_Your task_:
Copy the data exactly. Leave nothing out.

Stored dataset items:
============================================================
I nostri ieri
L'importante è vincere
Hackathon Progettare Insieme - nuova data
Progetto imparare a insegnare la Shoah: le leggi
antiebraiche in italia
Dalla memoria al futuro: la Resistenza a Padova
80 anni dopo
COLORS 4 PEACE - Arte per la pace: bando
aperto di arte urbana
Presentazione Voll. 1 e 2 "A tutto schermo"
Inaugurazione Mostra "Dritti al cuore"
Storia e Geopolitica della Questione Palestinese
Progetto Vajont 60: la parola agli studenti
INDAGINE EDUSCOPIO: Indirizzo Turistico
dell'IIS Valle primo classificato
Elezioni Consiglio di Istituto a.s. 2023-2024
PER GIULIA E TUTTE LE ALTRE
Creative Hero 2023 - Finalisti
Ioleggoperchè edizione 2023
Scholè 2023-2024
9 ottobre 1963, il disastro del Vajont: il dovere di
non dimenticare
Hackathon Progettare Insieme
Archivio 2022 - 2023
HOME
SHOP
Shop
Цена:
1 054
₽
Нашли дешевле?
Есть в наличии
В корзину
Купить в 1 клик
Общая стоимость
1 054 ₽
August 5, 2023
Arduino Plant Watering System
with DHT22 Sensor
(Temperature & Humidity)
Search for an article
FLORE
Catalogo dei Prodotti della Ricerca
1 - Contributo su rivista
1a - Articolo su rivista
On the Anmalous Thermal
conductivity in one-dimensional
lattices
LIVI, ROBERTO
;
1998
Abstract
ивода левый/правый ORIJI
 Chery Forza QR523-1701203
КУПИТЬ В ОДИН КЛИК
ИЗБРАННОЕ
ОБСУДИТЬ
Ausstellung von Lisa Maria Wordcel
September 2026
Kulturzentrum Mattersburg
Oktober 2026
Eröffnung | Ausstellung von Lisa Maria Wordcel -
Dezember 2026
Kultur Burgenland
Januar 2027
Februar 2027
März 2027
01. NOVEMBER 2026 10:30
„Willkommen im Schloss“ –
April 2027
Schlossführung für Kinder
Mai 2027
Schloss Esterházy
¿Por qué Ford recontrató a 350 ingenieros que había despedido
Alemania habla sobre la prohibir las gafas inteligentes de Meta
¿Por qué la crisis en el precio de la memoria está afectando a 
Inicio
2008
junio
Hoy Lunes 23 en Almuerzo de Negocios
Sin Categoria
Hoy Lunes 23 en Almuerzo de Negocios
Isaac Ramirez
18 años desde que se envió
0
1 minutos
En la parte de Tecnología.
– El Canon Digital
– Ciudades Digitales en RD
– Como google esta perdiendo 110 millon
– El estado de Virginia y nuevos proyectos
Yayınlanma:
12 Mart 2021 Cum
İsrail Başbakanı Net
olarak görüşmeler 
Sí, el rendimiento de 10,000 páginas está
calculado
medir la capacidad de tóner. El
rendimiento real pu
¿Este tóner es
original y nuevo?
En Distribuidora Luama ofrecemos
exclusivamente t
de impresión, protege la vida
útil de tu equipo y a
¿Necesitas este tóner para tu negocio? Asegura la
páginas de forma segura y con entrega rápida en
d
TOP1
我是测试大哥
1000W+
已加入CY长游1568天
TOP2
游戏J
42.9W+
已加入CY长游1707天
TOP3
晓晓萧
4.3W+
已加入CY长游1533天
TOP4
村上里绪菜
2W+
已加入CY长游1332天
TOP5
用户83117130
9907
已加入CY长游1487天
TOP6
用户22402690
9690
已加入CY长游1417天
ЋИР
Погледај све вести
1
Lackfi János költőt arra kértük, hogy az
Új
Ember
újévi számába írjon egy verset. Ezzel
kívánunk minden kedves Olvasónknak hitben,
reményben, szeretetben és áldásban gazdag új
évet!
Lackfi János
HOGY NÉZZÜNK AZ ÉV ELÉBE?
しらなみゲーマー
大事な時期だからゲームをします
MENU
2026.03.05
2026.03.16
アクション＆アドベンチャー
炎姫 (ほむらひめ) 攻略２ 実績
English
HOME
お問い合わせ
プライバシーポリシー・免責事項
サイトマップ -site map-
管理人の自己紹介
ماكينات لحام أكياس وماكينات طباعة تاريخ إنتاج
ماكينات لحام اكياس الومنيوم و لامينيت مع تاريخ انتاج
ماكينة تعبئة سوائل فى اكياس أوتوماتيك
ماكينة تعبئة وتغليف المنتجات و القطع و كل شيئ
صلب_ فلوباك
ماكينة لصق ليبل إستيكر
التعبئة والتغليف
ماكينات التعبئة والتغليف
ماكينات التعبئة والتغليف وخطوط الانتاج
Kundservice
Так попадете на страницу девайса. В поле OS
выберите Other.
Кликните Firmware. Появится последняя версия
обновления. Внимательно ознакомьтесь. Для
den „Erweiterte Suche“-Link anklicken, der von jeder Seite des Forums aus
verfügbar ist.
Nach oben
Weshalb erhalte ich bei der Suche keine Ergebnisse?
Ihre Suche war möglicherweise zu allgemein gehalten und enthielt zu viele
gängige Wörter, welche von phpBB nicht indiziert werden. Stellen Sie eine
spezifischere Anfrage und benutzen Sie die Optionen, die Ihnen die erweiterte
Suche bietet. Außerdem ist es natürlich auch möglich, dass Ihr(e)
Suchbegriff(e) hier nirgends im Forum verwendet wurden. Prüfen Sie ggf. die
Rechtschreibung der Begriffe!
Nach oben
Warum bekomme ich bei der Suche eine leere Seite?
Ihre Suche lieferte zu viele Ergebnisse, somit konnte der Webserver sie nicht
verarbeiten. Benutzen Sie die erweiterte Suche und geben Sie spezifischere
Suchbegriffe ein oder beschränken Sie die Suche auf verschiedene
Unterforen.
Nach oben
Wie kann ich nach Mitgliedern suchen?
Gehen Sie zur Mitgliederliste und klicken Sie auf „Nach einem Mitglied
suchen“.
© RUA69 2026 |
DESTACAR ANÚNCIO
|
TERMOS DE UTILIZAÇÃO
============================================================
_Solution to this problem_:
I nostri ieri
L'importante è vincere
Hackathon Progettare Insieme - nuova data
Progetto imparare a insegnare la Shoah: le leggi
antiebraiche in italia
Dalla memoria al futuro: la Resistenza a Padova
80 anni dopo
COLORS 4 PEACE - Arte per la pace: bando
aperto di arte urbana
Presentazione Voll. 1 e 2 "A tutto schermo"
Inaugurazione Mostra "Dritti al cuore"
Storia e Geopolitica della Questione Palestinese
Progetto Vajont 60: la parola agli studenti
INDAGINE EDUSCOPIO: Indirizzo Turistico
dell'IIS Valle primo classificato
Elezioni Consiglio di Istituto a.s. 2023-2024
PER GIULIA E TUTTE LE ALTRE
Creative Hero 2023 - Finalisti
Ioleggoperchè edizione 2023
Scholè 2023-2024
9 ottobre 1963, il disastro del Vajont: il dovere di
non dimenticare
Hackathon Progettare Insieme
Archivio 2022 - 2023
HOME
SHOP
Shop
Цена:
1 054
₽
Нашли дешевле?
Есть в наличии
В корзину
Купить в 1 клик
Общая стоимость
1 054 ₽
August 5, 2023
Arduino Plant Watering System
with DHT22 Sensor
(Temperature & Humidity)
Search for an article
FLORE
Catalogo dei Prodotti della Ricerca
1 - Contributo su rivista
1a - Articolo su rivista
On the Anmalous Thermal
conductivity in one-dimensional
lattices
LIVI, ROBERTO
;
1998
Abstract
ивода левый/правый ORIJI
 Chery Forza QR523-1701203
КУПИТЬ В ОДИН КЛИК
ИЗБРАННОЕ
ОБСУДИТЬ
Ausstellung von Lisa Maria Wordcel
September 2026
Kulturzentrum Mattersburg
Oktober 2026
Eröffnung | Ausstellung von Lisa Maria Wordcel -
Dezember 2026
Kultur Burgenland
Januar 2027
Februar 2027
März 2027
01. NOVEMBER 2026 10:30
„Willkommen im Schloss“ –
April 2027
Schlossführung für Kinder
Mai 2027
Schloss Esterházy
¿Por qué Ford recontrató a 350 ingenieros que había despedido
Alemania habla sobre la prohibir las gafas inteligentes de Meta
¿Por qué la crisis en el precio de la memoria está afectando a 
Inicio
2008
junio
Hoy Lunes 23 en Almuerzo de Negocios
Sin Categoria
Hoy Lunes 23 en Almuerzo de Negocios
Isaac Ramirez
18 años desde que se envió
0
1 minutos
En la parte de Tecnología.
– El Canon Digital
– Ciudades Digitales en RD
– Como google esta perdiendo 110 millon
– El estado de Virginia y nuevos proyectos
Yayınlanma:
12 Mart 2021 Cum
İsrail Başbakanı Net
olarak görüşmeler 
Sí, el rendimiento de 10,000 páginas está
calculado
medir la capacidad de tóner. El
rendimiento real pu
¿Este tóner es
original y nuevo?
En Distribuidora Luama ofrecemos
exclusivamente t
de impresión, protege la vida
útil de tu equipo y a
¿Necesitas este tóner para tu negocio? Asegura la
páginas de forma segura y con entrega rápida en
d
TOP1
我是测试大哥
1000W+
已加入CY长游1568天
TOP2
游戏J
42.9W+
已加入CY长游1707天
TOP3
晓晓萧
4.3W+
已加入CY长游1533天
TOP4
村上里绪菜
2W+
已加入CY长游1332天
TOP5
用户83117130
9907
已加入CY长游1487天
TOP6
用户22402690
9690
已加入CY长游1417天
ЋИР
Погледај све вести
1
Lackfi János költőt arra kértük, hogy az
Új
Ember
újévi számába írjon egy verset. Ezzel
kívánunk minden kedves Olvasónknak hitben,
reményben, szeretetben és áldásban gazdag új
évet!
Lackfi János
HOGY NÉZZÜNK AZ ÉV ELÉBE?
しらなみゲーマー
大事な時期だからゲームをします
MENU
2026.03.05
2026.03.16
アクション＆アドベンチャー
炎姫 (ほむらひめ) 攻略２ 実績
English
HOME
お問い合わせ
プライバシーポリシー・免責事項
サイトマップ -site map-
管理人の自己紹介
ماكينات لحام أكياس وماكينات طباعة تاريخ إنتاج
ماكينات لحام اكياس الومنيوم و لامينيت مع تاريخ انتاج
ماكينة تعبئة سوائل فى اكياس أوتوماتيك
ماكينة تعبئة وتغليف المنتجات و القطع و كل شيئ
صلب_ فلوباك
ماكينة لصق ليبل إستيكر
التعبئة والتغليف
ماكينات التعبئة والتغليف
ماكينات التعبئة والتغليف وخطوط الانتاج
Kundservice
Так попадете на страницу девайса. В поле OS
выберите Other.
Кликните Firmware. Появится последняя версия
обновления. Внимательно ознакомьтесь. Для
den „Erweiterte Suche“-Link anklicken, der von jeder Seite des Forums aus
verfügbar ist.
Nach oben
Weshalb erhalte ich bei der Suche keine Ergebnisse?
Ihre Suche war möglicherweise zu allgemein gehalten und enthielt zu viele
gängige Wörter, welche von phpBB nicht indiziert werden. Stellen Sie eine
spezifischere Anfrage und benutzen Sie die Optionen, die Ihnen die erweiterte
Suche bietet. Außerdem ist es natürlich auch möglich, dass Ihr(e)
Suchbegriff(e) hier nirgends im Forum verwendet wurden. Prüfen Sie ggf. die
Rechtschreibung der Begriffe!
Nach oben
Warum bekomme ich bei der Suche eine leere Seite?
Ihre Suche lieferte zu viele Ergebnisse, somit konnte der Webserver sie nicht
verarbeiten. Benutzen Sie die erweiterte Suche und geben Sie spezifischere
Suchbegriffe ein oder beschränken Sie die Suche auf verschiedene
Unterforen.
Nach oben
Wie kann ich nach Mitgliedern suchen?
Gehen Sie zur Mitgliederliste und klicken Sie auf „Nach einem Mitglied
suchen“.
© RUA69 2026 |
DESTACAR ANÚNCIO
|
TERMOS DE UTILIZAÇÃO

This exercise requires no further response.